Als Poppy eine neue Idee kam, erstarrte sie vor Schreck. Ist er etwa ein Restaurant-Kritiker? Oh Gott! Würde sie demnächst in irgendeinem fiesen kleinen Blog verrissen werden? Seitdem dieses schicke neue Restaurant im Nachbardorf aufgemacht hatte – ihr wurde schon bei dem bloßen Gedanken daran schlecht –, konnte sie sich kaum noch über Wasser halten. Seit der Wirtschaftsflaute leisteten sich die Menschen einfach keinen High Tea mehr.
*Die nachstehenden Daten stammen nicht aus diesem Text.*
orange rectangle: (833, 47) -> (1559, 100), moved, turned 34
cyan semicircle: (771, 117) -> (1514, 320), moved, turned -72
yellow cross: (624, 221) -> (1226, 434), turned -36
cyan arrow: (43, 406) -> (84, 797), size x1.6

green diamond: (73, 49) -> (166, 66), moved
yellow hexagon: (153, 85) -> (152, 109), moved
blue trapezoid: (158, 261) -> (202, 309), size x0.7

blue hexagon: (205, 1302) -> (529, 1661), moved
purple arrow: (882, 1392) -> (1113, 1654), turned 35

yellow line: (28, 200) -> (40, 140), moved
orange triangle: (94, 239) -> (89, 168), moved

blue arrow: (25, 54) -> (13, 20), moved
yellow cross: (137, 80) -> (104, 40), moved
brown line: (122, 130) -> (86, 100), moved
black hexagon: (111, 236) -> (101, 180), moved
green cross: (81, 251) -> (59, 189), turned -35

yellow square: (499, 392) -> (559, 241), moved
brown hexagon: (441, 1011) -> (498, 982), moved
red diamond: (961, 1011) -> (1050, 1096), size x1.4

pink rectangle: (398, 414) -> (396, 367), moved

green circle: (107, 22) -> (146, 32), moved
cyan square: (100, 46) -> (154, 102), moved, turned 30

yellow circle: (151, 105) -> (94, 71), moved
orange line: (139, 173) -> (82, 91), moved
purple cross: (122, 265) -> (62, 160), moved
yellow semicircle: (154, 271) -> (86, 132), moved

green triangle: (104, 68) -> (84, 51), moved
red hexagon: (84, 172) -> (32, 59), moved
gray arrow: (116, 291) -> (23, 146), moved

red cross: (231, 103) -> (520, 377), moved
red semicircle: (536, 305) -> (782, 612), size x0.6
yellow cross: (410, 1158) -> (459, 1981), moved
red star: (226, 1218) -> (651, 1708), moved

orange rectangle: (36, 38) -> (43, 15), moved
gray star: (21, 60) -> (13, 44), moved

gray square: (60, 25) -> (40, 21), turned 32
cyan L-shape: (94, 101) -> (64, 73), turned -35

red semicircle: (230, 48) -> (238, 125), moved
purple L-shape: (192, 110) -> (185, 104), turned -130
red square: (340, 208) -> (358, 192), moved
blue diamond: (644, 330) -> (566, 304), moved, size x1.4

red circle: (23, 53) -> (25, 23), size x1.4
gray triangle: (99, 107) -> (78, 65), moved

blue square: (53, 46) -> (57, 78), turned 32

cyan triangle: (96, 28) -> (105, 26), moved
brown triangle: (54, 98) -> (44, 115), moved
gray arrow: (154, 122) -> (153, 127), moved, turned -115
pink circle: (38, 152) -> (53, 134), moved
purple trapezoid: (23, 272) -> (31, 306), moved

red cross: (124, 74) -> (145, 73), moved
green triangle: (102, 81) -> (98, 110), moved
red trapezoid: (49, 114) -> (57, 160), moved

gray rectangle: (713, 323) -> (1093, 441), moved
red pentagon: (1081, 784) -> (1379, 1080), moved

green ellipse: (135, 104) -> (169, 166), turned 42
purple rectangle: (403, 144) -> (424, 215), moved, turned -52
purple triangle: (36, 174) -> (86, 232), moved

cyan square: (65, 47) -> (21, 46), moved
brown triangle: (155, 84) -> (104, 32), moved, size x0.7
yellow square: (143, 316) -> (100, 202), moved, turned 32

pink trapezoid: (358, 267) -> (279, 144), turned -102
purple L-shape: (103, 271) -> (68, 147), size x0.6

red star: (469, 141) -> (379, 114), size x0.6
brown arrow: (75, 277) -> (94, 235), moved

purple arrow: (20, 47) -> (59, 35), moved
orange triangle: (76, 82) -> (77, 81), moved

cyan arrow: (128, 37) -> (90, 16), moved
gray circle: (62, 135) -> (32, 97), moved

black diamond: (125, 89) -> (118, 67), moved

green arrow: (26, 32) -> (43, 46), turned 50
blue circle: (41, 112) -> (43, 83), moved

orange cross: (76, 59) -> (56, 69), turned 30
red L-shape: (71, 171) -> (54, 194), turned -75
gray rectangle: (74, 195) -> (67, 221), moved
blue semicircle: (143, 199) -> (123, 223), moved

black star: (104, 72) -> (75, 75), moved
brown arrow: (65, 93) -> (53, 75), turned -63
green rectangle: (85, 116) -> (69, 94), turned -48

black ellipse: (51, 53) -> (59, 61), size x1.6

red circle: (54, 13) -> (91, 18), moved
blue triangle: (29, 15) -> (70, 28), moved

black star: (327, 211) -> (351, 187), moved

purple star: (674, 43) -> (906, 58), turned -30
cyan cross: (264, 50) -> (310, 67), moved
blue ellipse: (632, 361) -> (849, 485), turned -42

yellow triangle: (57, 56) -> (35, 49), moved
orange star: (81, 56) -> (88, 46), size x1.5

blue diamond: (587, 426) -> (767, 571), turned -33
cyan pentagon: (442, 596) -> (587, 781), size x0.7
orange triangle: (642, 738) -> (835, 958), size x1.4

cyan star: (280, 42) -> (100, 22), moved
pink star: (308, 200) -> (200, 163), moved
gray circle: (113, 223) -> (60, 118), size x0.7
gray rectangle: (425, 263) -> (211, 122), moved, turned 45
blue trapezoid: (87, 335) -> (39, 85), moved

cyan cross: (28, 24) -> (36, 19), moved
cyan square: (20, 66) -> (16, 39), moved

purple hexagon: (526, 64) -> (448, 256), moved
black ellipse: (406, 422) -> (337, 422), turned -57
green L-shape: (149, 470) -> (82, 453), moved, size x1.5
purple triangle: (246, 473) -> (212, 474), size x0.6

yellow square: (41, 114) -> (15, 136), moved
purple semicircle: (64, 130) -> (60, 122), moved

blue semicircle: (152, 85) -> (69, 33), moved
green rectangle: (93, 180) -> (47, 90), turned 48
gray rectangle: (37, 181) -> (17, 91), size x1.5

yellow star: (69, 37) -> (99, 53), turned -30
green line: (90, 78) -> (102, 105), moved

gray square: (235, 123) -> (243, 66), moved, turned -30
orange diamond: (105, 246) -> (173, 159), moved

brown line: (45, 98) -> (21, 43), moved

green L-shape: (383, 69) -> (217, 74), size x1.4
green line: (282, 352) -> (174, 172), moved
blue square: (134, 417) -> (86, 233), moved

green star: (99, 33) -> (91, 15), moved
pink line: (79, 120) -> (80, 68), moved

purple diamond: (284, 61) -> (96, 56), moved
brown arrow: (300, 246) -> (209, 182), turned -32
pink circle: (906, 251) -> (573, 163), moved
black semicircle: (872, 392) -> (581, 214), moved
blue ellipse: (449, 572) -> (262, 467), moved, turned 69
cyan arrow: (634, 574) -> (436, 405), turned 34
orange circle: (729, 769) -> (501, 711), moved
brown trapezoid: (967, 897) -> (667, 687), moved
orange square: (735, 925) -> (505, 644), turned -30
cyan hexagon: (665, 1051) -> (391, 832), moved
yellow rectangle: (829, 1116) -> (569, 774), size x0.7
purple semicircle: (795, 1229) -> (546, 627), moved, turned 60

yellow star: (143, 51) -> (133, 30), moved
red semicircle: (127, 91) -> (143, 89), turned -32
Nein, sie sparten ihr Geld – und gingen dann ausgerechnet ins Restaurant ihres Exfreundes!

Poppy musterte den gut aussehenden Fremden verstohlen, als sie ihn zu Tisch vier brachte. „Wie wär’s mit diesem Platz?“ Sie schob ihm einen Stuhl hin und versuchte, seinen Akzent einzuordnen. Französisch? Italienisch? Oder vielleicht beides? „Von hier aus haben Sie einen wunderschönen Blick auf Dalrymple Manor und das Labyrinth.“

Der Fremde schenkte der Aussicht nur einen flüchtigen Blick, bevor er sich zu Poppy umdrehte. Ihr Herzschlag beschleunigte sich, als sie ihm in die nachtschwarzen Augen sah. Und Himmel, was hatte er nur für sexy Lippen! So maskulin und doch so sinnlich. Aber warum setzte er sich nicht endlich? Sie würde noch Nackenstarre bekommen.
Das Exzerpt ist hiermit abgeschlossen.